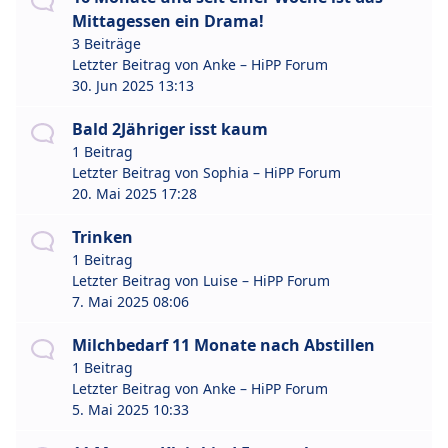
Mittagessen ein Drama!
3 Beiträge
Letzter Beitrag von
Anke – HiPP Forum
30. Jun 2025 13:13
Bald 2Jähriger isst kaum
1 Beitrag
Letzter Beitrag von
Sophia – HiPP Forum
20. Mai 2025 17:28
Trinken
1 Beitrag
Letzter Beitrag von
Luise – HiPP Forum
7. Mai 2025 08:06
Milchbedarf 11 Monate nach Abstillen
1 Beitrag
Letzter Beitrag von
Anke – HiPP Forum
5. Mai 2025 10:33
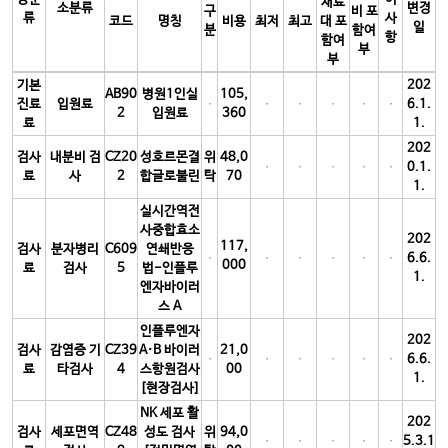
재료
소분류
변경
구
비 포
류
사
코드
명칭
비용
최저
최고
대 포
일
분
함여
항
함여
부
부
기본
202
AB90
병원1인실
105,
진료
입원료
6.1.
2
입원료
360
료
1.
202
검사
내분비 검
CZ20
성호르몬결
위
48,0
0.1.
료
사
2
합글로불린
탁
70
1.
실시간역전
사중합효소
202
117,
검사
분자병리
C609
연쇄반응
6.6.
000
료
검사
5
법-인플루
1.
엔자바이러
스 A
인플루엔자
202
검사
감염증 기
CZ39
A·B 바이러
21,0
6.6.
료
타검사
4
스항원검사
00
1.
[현장검사]
NK 세포 활
202
검사
세포면역
CZ48
성도 검사
위
94,0
5.3.1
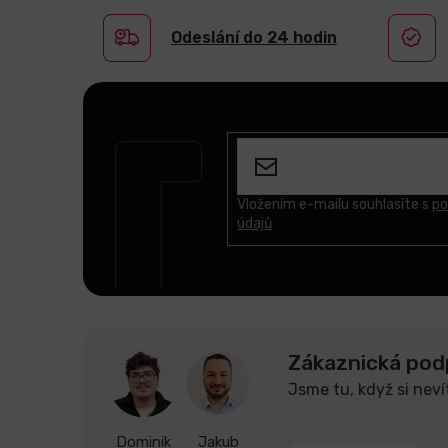
Odeslání do 24 hodin
Z
á
p
a
t
Vložením e-mailu souhlasíte s
po
údajů
í
Zákaznická pod
Jsme tu, když si neví
Dominik
Jakub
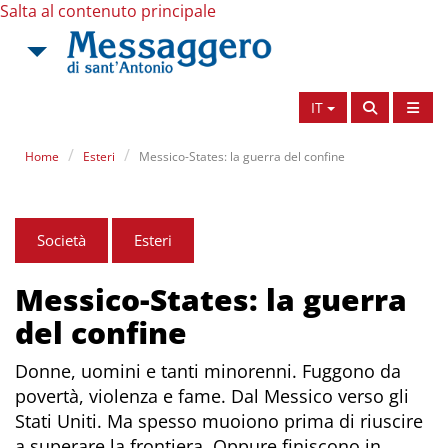
Salta al contenuto principale
IT
Home
Esteri
Messico-States: la guerra del confine
Società
Esteri
Messico-States: la guerra
del confine
Donne, uomini e tanti minorenni. Fuggono da
povertà, violenza e fame. Dal Messico verso gli
Stati Uniti. Ma spesso muoiono prima di riuscire
a superare la frontiera. Oppure finiscono in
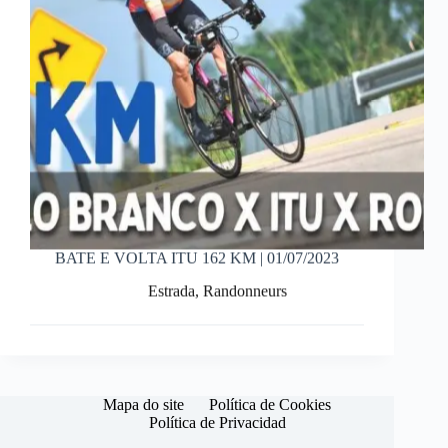
BATE E VOLTA ITU 162 KM | 01/07/2023
Estrada
,
Randonneurs
Mapa do site
Política de Cookies
Política de Privacidad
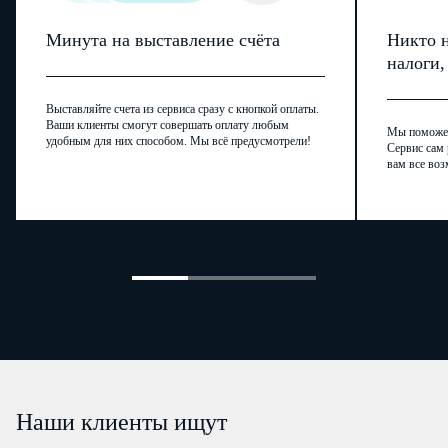
Минута на выставление счёта
Никто н
налоги
Выставляйте счета из сервиса сразу с кнопкой оплаты.
Ваши клиенты смогут совершать оплату любым
Мы поможем,
удобным для них способом. Мы всё предусмотрели!
Сервис сам 
вам все воз
Наши клиенты ищут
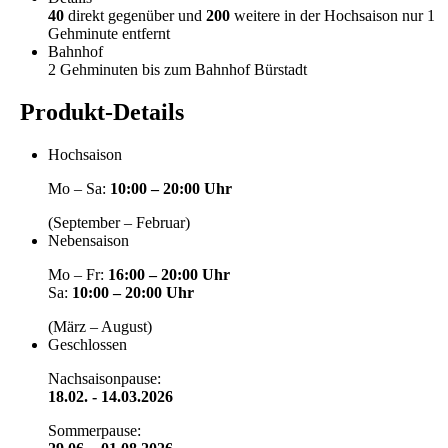
40
direkt gegenüber und
200
weitere in der Hochsaison nur 1
Gehminute entfernt
Bahnhof
2 Gehminuten bis zum Bahnhof Bürstadt
Produkt-Details
Hochsaison
Mo – Sa:
10:00 – 20:00 Uhr
(September – Februar)
Nebensaison
Mo – Fr:
16:00 – 20:00 Uhr
Sa:
10:00 – 20:00 Uhr
(März – August)
Geschlossen
Nachsaisonpause:
18.02. - 14.03.2026
Sommerpause:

**THE TASK:** Go through the data above and transcribe it in full, omitting any image.

**WRITTEN ANSWER:**
Mittagessen ein Drama!
3 Beiträge
Letzter Beitrag von
Anke – HiPP Forum
30. Jun 2025 13:13
Bald 2Jähriger isst kaum
1 Beitrag
Letzter Beitrag von
Sophia – HiPP Forum
20. Mai 2025 17:28
Trinken
1 Beitrag
Letzter Beitrag von
Luise – HiPP Forum
7. Mai 2025 08:06
Milchbedarf 11 Monate nach Abstillen
1 Beitrag
Letzter Beitrag von
Anke – HiPP Forum
5. Mai 2025 10:33
재료
소분류
변경
구
비 포
류
사
코드
명칭
비용
최저
최고
대 포
일
분
함여
항
함여
부
부
기본
202
AB90
병원1인실
105,
진료
입원료
6.1.
2
입원료
360
료
1.
202
검사
내분비 검
CZ20
성호르몬결
위
48,0
0.1.
료
사
2
합글로불린
탁
70
1.
실시간역전
사중합효소
202
117,
검사
분자병리
C609
연쇄반응
6.6.
000
료
검사
5
법-인플루
1.
엔자바이러
스 A
인플루엔자
202
검사
감염증 기
CZ39
A·B 바이러
21,0
6.6.
료
타검사
4
스항원검사
00
1.
[현장검사]
NK 세포 활
202
검사
세포면역
CZ48
성도 검사
위
94,0
5.3.1
Odeslání do 24 hodin
Z
á
p
a
t
Vložením e-mailu souhlasíte s
po
údajů
í
Zákaznická pod
Jsme tu, když si neví
Dominik
Jakub
Salta al contenuto principale
IT
Home
Esteri
Messico-States: la guerra del confine
Società
Esteri
Messico-States: la guerra
del confine
Donne, uomini e tanti minorenni. Fuggono da
povertà, violenza e fame. Dal Messico verso gli
Stati Uniti. Ma spesso muoiono prima di riuscire
a superare la frontiera. Oppure finiscono in
BATE E VOLTA ITU 162 KM | 01/07/2023
Estrada
,
Randonneurs
Mapa do site
Política de Cookies
Política de Privacidad
Минута на выставление счёта
Никто н
налоги
Выставляйте счета из сервиса сразу с кнопкой оплаты.
Ваши клиенты смогут совершать оплату любым
Мы поможем,
удобным для них способом. Мы всё предусмотрели!
Сервис сам 
вам все воз
Наши клиенты ищут
40
direkt gegenüber und
200
weitere in der Hochsaison nur 1
Gehminute entfernt
Bahnhof
2 Gehminuten bis zum Bahnhof Bürstadt
Produkt-Details
Hochsaison
Mo – Sa:
10:00 – 20:00 Uhr
(September – Februar)
Nebensaison
Mo – Fr:
16:00 – 20:00 Uhr
Sa:
10:00 – 20:00 Uhr
(März – August)
Geschlossen
Nachsaisonpause:
18.02. - 14.03.2026
Sommerpause:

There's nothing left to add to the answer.